Melody: That's just wrong.
Mommy: Trust me. Guacamole brings us closer to God.


Opposite Day

The girls are gone to Girl Scout camp this week. When they went to camp last year, it was Friday before Charlie first mentioned the sisters, then looked puzzled and asked where they were. I consider it progress that this year it only took until Tuesday night to ask about Dixie. Melody, so far, is still not mentioned.

I took Charlie to the psych yesterday to reevaluate  his meds. For months he has had headaches, and, after ruling several other things out, we decided to see if it is med-related. She gave us the option of switching to something else right away or taking a week off meds to see if the headaches are gone. I decided to go  home with a prescription 'just in case' we couldn't go without meds for a week.

I made it until 7:56 a.m. before hitting the pharmacy this morning.

Charlie declared that it was Opposite Day and even wrote it on his calendar, except that he wrote it on the square for yesterday because yesterday is the opposite of today. Later, I found his calendar still on my bed. Asked him to put it away, to which he replied, "You have to pick it up. I'm rich and you're poor, so you work for me now!"

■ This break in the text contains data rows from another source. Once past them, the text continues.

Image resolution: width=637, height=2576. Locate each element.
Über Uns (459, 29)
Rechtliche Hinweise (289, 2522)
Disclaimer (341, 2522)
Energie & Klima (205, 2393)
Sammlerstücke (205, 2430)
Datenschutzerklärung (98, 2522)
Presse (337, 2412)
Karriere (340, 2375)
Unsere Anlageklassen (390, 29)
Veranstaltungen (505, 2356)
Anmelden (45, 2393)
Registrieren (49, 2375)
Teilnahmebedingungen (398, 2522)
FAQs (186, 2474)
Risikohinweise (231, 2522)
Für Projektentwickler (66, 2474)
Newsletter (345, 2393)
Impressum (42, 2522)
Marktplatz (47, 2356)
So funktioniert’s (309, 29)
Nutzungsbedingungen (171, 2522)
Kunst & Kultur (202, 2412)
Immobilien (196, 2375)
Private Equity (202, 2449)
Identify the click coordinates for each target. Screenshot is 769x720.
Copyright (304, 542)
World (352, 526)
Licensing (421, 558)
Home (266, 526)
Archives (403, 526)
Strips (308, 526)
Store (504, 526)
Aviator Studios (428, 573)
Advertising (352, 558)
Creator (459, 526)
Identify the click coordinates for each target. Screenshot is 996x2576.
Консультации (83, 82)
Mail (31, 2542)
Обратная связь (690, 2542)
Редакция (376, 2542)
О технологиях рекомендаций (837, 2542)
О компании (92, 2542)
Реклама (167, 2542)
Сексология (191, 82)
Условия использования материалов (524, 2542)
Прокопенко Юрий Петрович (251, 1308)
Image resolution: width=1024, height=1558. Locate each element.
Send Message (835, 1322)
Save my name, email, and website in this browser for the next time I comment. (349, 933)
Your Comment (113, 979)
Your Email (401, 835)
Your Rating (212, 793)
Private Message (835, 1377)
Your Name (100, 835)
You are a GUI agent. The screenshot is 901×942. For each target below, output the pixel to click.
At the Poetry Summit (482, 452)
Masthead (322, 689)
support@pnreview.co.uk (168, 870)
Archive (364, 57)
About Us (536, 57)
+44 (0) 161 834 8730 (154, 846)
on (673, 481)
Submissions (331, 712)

I followed him to the living room and repeated this to Dowlan, who shrugged and said, "He found a penny on the floor."

My van is being repaired and we are down to one car, so we  had to take Dowlan into work. Charlie decides that it is Opposite Day and so daddy has to drive Charlie to work and that he has to sit in his sister's booster instead of his carseat. I'm not entirely awake, courtesy of Dowlan bringing name Tylenol PM instead of Tylenol this morning, so I'm all  fine with him driving instead of me. On the thirty minute round-trip, Charlie makes the following rules:

Charlie can say bad words and I can not.
He can have two pieces of candy anytime I tell him he can have one piece of candy.
I have to play outside while he plays inside.
He cooks the lunch and I put the dishes in the sink.
He can give me spankings all the day long and I can't spank him even just once.
He gets to decide how to spend all the money and he will get cashback at every store.

I realize that this doesn't seem so bad, but it is impossible to replicate in this format the shrill, cackling voice, punctuated with kicks to the back of the seat, in which it was delivered. Or that I was on the highway when he unbuckled the seatbelt and began rolling down the window. Or the additional demands that I have effectively blocked from memory in an act of self-preservation.

The real tragedy? The pharmacy didn't open until 9.